● Collected data
# # # #

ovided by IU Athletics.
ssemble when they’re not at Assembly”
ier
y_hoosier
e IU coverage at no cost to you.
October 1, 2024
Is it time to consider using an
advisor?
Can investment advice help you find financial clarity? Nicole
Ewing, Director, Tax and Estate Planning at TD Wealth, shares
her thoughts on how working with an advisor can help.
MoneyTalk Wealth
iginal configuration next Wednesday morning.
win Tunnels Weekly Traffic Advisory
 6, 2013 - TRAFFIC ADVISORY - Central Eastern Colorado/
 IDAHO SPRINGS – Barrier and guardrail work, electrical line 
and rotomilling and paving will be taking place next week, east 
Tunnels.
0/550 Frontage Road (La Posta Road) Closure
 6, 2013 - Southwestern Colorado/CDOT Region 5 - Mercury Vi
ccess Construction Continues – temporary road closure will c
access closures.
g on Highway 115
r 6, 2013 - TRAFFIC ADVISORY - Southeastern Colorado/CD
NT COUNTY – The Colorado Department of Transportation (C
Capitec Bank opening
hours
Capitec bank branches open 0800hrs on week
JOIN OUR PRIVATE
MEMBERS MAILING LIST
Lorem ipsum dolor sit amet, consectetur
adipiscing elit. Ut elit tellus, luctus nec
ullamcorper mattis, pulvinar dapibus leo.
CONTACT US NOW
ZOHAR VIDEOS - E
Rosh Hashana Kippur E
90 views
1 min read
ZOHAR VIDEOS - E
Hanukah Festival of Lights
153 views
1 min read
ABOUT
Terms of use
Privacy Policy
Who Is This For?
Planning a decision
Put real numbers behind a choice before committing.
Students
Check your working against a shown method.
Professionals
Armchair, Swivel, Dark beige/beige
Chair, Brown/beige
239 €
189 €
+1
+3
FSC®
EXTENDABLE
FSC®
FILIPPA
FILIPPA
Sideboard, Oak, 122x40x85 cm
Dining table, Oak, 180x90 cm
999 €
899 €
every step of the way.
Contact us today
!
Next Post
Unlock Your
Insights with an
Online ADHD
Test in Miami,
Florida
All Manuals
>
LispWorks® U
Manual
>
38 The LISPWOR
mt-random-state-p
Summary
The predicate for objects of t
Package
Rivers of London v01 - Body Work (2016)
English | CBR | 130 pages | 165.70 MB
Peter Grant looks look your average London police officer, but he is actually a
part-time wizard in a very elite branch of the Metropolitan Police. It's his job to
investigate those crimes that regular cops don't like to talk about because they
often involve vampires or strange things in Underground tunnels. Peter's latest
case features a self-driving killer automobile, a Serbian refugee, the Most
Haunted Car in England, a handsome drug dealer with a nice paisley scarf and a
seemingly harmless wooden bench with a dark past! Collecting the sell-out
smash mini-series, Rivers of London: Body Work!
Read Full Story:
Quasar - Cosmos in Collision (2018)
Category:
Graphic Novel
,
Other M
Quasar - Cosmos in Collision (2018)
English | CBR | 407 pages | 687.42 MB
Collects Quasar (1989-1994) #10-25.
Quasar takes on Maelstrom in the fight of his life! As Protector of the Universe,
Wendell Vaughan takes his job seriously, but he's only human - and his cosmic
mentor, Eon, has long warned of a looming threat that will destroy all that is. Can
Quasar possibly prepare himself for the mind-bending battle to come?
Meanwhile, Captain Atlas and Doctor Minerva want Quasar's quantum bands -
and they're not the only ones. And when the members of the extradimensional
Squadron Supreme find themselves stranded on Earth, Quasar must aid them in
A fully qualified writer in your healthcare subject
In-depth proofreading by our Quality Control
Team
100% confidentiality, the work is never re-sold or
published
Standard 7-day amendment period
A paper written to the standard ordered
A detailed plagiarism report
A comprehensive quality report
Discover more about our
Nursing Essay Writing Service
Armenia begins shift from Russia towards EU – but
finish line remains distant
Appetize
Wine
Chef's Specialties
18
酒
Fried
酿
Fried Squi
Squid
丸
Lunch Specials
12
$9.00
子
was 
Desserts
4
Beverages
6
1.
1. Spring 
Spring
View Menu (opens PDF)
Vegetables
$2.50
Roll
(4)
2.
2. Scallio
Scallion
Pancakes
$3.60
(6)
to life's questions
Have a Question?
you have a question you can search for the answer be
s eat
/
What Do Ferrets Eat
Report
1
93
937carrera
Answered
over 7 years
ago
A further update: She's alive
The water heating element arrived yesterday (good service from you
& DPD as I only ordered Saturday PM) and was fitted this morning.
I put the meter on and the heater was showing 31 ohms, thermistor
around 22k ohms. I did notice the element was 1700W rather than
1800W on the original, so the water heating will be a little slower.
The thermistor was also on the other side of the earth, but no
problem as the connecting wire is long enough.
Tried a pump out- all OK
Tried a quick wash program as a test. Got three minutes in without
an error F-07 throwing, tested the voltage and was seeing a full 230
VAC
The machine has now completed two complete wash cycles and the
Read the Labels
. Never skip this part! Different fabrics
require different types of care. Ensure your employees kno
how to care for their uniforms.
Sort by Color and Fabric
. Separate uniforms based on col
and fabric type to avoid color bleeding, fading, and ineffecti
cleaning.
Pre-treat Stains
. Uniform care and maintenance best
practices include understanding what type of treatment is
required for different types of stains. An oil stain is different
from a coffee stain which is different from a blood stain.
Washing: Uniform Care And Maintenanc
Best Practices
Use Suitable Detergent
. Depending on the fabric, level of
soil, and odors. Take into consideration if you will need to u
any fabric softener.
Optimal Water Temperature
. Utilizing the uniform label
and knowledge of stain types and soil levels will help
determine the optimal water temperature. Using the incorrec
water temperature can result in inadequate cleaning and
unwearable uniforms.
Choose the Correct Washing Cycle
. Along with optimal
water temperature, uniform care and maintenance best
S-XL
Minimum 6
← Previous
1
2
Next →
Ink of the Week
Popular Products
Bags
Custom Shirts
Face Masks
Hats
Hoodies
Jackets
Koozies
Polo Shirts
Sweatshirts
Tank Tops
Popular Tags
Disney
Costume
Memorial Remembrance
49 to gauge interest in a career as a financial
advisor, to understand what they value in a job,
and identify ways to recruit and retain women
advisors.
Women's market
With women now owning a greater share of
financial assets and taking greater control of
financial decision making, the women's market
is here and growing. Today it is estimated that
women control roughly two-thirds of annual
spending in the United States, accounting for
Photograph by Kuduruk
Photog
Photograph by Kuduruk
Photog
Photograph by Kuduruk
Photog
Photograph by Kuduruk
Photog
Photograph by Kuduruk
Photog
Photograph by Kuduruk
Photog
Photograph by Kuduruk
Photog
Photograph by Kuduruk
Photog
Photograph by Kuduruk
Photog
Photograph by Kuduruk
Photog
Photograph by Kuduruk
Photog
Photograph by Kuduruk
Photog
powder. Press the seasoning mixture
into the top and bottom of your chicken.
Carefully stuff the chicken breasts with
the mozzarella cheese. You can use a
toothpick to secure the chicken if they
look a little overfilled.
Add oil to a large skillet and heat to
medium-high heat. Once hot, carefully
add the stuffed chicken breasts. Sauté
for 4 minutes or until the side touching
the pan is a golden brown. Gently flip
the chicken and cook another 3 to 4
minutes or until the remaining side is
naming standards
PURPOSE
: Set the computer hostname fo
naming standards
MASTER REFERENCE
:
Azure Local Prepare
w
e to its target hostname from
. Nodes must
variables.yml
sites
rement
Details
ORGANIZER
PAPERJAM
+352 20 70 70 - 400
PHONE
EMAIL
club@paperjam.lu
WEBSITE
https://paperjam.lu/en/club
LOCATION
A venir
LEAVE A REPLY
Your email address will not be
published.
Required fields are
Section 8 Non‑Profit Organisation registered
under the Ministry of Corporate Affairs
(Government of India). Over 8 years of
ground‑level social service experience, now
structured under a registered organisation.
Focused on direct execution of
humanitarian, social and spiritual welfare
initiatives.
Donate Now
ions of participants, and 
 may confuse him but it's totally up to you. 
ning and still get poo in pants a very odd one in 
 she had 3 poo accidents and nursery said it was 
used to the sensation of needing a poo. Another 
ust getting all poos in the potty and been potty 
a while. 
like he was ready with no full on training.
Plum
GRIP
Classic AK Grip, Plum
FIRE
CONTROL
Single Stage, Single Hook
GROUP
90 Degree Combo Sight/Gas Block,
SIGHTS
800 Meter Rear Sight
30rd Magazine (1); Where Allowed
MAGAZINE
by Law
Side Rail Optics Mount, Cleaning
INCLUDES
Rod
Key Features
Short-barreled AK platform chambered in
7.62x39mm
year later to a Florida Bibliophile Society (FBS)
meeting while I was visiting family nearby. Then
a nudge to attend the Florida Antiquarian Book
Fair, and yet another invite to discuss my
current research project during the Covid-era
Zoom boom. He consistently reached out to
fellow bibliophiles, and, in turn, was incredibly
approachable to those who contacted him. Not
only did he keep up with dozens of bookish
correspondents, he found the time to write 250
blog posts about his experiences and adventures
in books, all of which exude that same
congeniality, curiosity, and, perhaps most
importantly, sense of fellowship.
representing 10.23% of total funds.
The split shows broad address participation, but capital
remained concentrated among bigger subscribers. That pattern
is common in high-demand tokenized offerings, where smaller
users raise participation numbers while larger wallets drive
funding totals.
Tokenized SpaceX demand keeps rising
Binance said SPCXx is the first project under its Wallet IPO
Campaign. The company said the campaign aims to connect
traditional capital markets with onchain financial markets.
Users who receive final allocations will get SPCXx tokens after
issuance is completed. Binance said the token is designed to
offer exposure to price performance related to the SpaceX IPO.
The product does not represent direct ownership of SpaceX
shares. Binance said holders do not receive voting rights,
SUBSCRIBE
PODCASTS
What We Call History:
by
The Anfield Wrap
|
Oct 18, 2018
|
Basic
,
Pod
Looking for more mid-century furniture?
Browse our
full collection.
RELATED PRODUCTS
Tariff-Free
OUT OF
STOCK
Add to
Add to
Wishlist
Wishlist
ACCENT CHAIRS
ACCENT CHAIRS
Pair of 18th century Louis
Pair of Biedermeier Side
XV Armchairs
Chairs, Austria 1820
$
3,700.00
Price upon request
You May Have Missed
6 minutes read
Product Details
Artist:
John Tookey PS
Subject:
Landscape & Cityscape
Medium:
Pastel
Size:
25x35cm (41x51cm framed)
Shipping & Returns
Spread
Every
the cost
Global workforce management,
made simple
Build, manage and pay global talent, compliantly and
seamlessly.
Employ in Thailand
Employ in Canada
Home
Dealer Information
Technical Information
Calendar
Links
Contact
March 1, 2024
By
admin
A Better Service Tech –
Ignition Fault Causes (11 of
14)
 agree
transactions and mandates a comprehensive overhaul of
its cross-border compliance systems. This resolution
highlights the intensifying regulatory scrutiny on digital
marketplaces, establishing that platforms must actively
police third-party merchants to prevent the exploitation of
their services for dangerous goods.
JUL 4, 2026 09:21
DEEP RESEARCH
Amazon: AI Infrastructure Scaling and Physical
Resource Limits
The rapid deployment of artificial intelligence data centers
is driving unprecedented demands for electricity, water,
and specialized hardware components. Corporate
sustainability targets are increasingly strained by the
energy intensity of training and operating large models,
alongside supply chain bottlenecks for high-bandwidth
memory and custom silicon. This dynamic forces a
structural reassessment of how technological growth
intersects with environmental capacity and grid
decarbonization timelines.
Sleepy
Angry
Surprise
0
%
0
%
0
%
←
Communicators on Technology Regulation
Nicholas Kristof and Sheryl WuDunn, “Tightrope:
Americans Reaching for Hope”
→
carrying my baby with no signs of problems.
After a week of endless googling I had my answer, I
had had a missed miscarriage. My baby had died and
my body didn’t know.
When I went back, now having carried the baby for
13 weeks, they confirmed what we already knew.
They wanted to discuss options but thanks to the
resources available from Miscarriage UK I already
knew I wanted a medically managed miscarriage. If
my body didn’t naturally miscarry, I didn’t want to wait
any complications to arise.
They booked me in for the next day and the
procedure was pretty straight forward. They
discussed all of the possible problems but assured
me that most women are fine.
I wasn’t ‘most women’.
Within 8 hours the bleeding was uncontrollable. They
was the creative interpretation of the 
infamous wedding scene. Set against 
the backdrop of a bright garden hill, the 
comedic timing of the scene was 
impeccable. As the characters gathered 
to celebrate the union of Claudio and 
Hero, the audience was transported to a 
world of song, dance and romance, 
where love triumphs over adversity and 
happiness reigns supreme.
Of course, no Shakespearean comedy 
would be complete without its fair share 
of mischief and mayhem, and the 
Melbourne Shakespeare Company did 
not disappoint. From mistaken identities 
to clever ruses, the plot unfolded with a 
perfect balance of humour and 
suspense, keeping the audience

# # # #

● Exercise directions
The answer should hold only the lines from the start of the records above through the line containing "MEMBERS MAILING LIST", each set down exactly.

● Output of the task
ovided by IU Athletics.
ssemble when they’re not at Assembly”
ier
y_hoosier
e IU coverage at no cost to you.
October 1, 2024
Is it time to consider using an
advisor?
Can investment advice help you find financial clarity? Nicole
Ewing, Director, Tax and Estate Planning at TD Wealth, shares
her thoughts on how working with an advisor can help.
MoneyTalk Wealth
iginal configuration next Wednesday morning.
win Tunnels Weekly Traffic Advisory
 6, 2013 - TRAFFIC ADVISORY - Central Eastern Colorado/
 IDAHO SPRINGS – Barrier and guardrail work, electrical line 
and rotomilling and paving will be taking place next week, east 
Tunnels.
0/550 Frontage Road (La Posta Road) Closure
 6, 2013 - Southwestern Colorado/CDOT Region 5 - Mercury Vi
ccess Construction Continues – temporary road closure will c
access closures.
g on Highway 115
r 6, 2013 - TRAFFIC ADVISORY - Southeastern Colorado/CD
NT COUNTY – The Colorado Department of Transportation (C
Capitec Bank opening
hours
Capitec bank branches open 0800hrs on week
JOIN OUR PRIVATE
MEMBERS MAILING LIST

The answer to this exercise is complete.